As food challenges and oral immunotherapy become more popular in outpatient clinics, our findings could provide guidance and better insight into what to expect in performing food challenges in the outpatient clinic setting.

Ethics statement

This study was carried out in accordance with the recommendations of ICH/GCP/CFR guidelines by the Stanford IRB with written informed consent from all subjects. All subjects gave written informed consent in accordance with the Declaration of Helsinki.
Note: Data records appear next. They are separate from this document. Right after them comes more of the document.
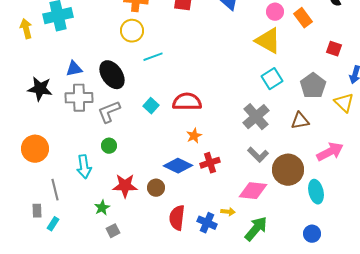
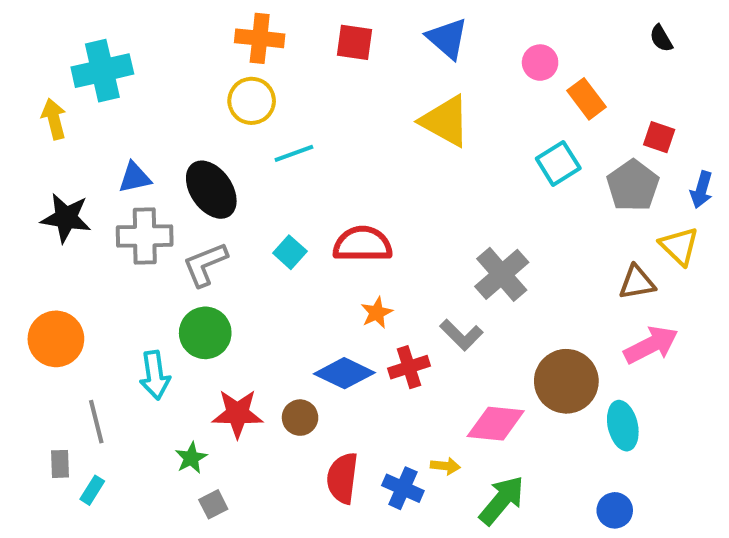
orange rectangle: (303, 18) -> (586, 99), moved
yellow arrow: (26, 29) -> (54, 119), moved
yellow triangle: (268, 41) -> (445, 121), moved
cyan square: (272, 79) -> (558, 163), moved
gray pentagon: (313, 86) -> (633, 186), moved
brown triangle: (300, 121) -> (637, 282), moved
green circle: (109, 146) -> (205, 333), size x1.6
gray L-shape: (258, 155) -> (461, 335), moved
The protocol was approved by the Stanford IRB.

Author contributions

Study was designed by RC, AL, AS, SS, and KN. Study was conducted by RC, AL, AS, SS, AA, JP, JS, JT, ST, JW, and KN. Data analysis was conducted by NP, SA, MD, KN, KL, and MW. Manuscript was written by RC, NP, SA, AL, AS, SS, SG, MD, and KN.

Conflict of interest statement

The authors declare that the research was conducted in the absence of any commercial or financial relationships that could be construed as a potential conflict of interest.